• Exercise prompt
Find every line in the records below that holds the word "Воскресная", and copy it out.

[Stored data entries]
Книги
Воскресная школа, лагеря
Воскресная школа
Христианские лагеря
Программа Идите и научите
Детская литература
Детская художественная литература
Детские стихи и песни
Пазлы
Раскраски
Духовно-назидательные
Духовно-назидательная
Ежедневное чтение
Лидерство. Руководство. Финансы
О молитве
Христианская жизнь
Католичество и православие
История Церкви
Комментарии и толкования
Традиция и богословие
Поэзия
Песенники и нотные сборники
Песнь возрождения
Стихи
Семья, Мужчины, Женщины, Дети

--

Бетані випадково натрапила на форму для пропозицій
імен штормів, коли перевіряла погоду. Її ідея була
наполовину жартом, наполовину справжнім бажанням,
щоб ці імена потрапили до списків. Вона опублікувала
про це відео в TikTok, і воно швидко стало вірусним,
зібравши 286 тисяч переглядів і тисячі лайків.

• Your solution
Воскресная школа, лагеря
Воскресная школа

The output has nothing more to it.